Stored items from a collection:
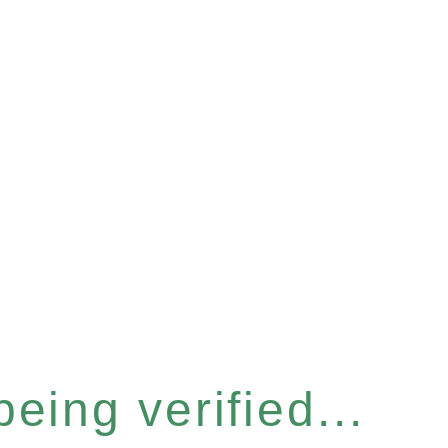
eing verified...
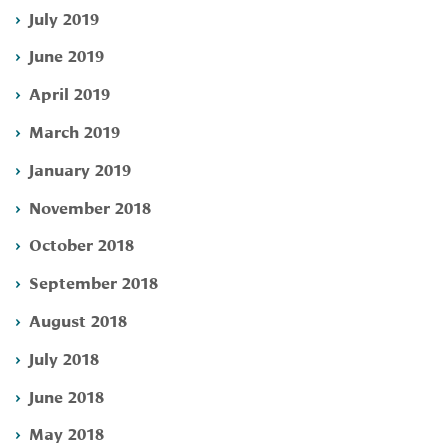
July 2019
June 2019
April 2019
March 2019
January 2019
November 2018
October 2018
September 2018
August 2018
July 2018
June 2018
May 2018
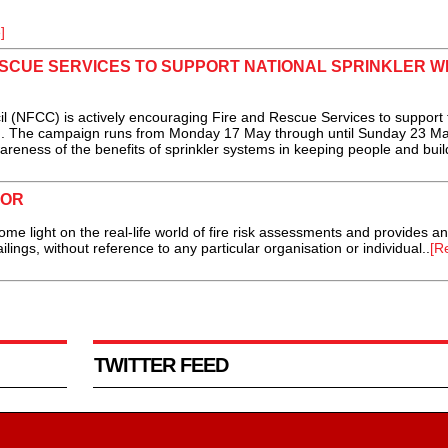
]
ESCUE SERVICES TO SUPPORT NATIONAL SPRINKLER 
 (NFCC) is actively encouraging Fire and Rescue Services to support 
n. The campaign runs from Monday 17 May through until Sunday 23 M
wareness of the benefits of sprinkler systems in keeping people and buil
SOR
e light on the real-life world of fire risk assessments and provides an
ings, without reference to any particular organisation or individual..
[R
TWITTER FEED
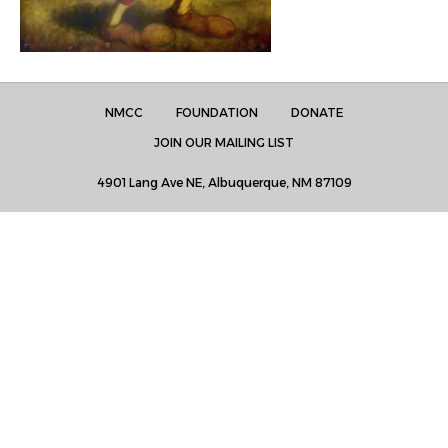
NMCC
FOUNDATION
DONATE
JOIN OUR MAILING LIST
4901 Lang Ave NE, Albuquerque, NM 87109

* * *

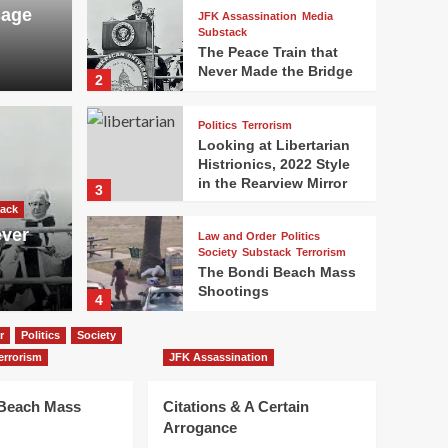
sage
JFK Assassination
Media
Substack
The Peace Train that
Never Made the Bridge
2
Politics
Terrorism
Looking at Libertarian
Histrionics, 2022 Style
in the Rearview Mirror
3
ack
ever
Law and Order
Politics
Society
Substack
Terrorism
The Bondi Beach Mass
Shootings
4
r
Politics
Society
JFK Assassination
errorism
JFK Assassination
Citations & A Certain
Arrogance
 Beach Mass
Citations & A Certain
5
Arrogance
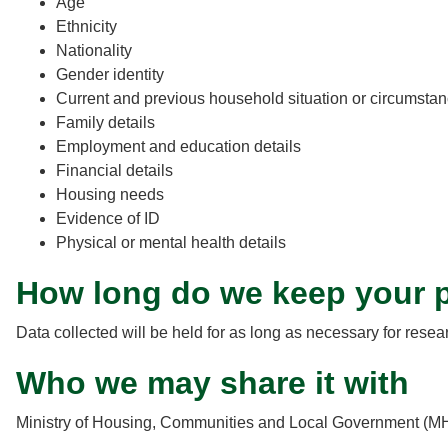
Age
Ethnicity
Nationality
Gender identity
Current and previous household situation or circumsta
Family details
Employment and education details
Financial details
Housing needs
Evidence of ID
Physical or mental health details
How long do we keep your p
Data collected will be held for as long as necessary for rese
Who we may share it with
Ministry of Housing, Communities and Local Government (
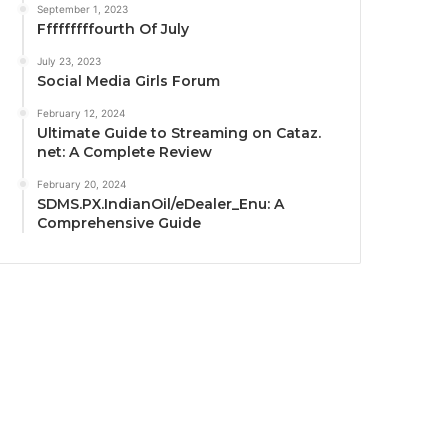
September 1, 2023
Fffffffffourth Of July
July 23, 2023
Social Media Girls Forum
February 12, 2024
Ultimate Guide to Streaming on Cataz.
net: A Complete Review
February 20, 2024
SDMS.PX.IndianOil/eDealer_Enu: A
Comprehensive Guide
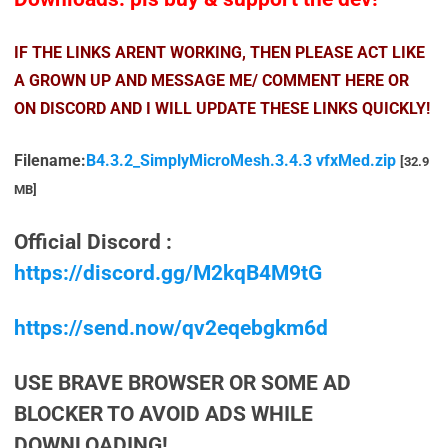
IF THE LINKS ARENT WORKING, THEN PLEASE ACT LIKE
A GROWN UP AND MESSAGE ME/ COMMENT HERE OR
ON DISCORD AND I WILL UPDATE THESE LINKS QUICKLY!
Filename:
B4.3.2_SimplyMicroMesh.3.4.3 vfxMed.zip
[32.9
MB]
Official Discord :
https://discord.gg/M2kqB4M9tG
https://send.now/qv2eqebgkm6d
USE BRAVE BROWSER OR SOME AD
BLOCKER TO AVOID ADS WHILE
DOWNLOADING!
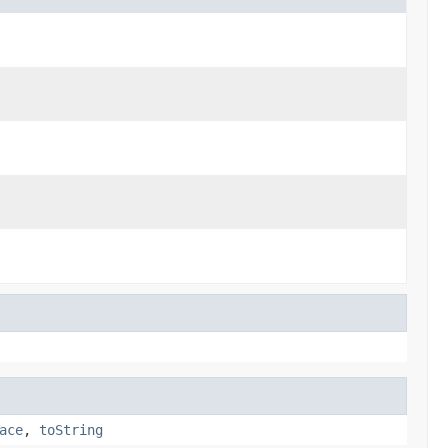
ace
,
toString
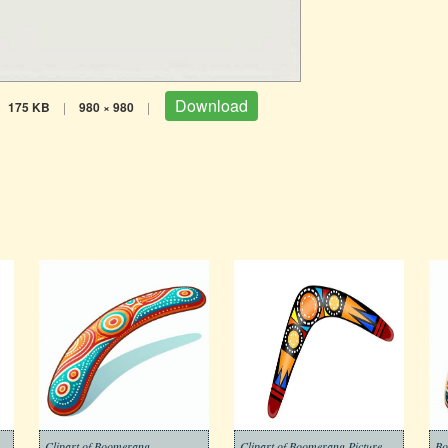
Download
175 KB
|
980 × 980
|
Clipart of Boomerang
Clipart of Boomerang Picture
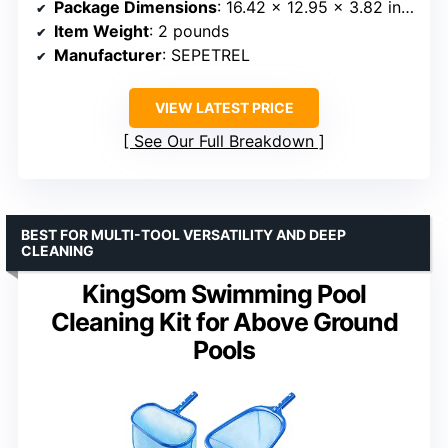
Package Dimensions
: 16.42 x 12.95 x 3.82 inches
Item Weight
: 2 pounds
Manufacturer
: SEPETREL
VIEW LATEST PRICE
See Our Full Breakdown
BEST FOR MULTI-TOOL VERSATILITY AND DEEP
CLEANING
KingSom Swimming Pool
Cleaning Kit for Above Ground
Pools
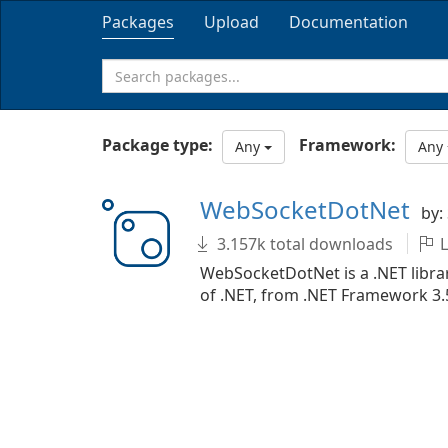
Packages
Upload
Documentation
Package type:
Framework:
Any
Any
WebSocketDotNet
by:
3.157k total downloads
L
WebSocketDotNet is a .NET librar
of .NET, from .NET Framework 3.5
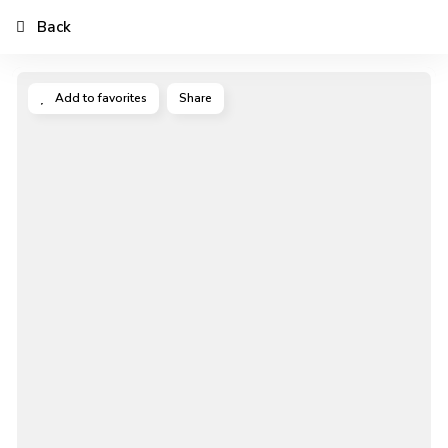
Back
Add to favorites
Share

* * *

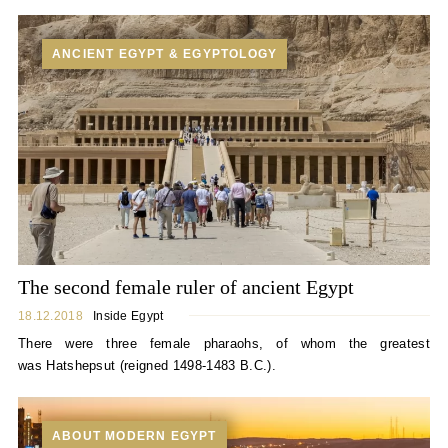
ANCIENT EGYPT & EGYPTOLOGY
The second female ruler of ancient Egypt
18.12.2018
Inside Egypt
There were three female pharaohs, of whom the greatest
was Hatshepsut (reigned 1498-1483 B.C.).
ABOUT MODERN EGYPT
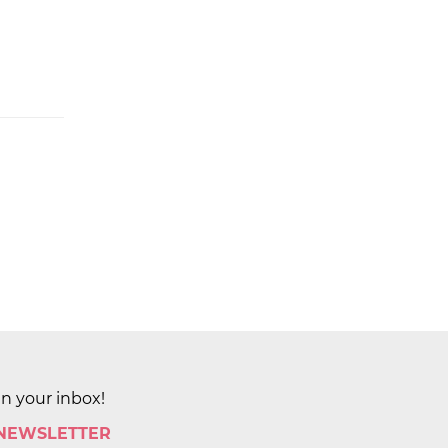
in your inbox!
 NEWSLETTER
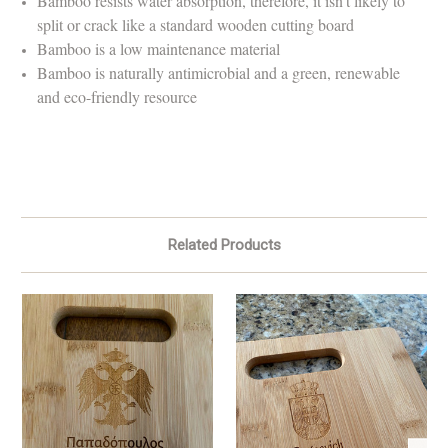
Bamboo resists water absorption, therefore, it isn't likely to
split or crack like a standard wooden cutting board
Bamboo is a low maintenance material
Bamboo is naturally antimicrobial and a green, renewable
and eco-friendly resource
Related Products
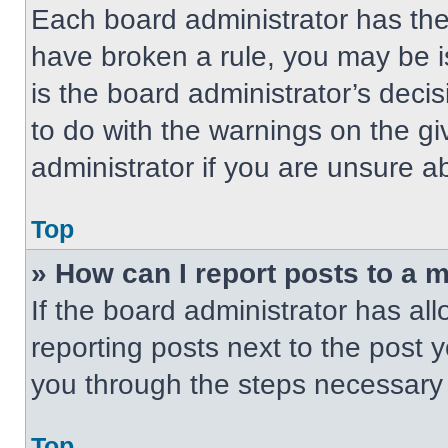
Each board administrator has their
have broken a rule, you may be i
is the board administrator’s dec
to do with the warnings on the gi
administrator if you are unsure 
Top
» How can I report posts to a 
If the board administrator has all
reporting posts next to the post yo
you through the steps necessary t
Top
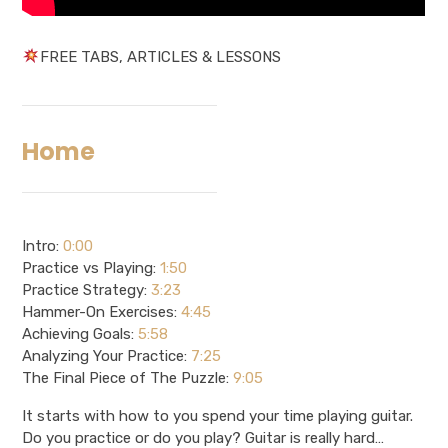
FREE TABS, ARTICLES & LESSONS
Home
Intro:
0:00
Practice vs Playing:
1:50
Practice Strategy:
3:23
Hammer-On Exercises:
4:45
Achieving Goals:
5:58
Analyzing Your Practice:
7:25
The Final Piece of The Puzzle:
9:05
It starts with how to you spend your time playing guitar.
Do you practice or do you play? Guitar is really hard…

▶ Exercise goal: Set down again, exactly, every line above from the one with "Package Dimensions" down to the one with "WebSocketDotNet is a .NET librar", both ends included. No pictures, and nothing else.

▶ Output for this exercise:
Package Dimensions
: 16.42 x 12.95 x 3.82 inches
Item Weight
: 2 pounds
Manufacturer
: SEPETREL
VIEW LATEST PRICE
See Our Full Breakdown
BEST FOR MULTI-TOOL VERSATILITY AND DEEP
CLEANING
KingSom Swimming Pool
Cleaning Kit for Above Ground
Pools
Packages
Upload
Documentation
Package type:
Framework:
Any
Any
WebSocketDotNet
by:
3.157k total downloads
L
WebSocketDotNet is a .NET librar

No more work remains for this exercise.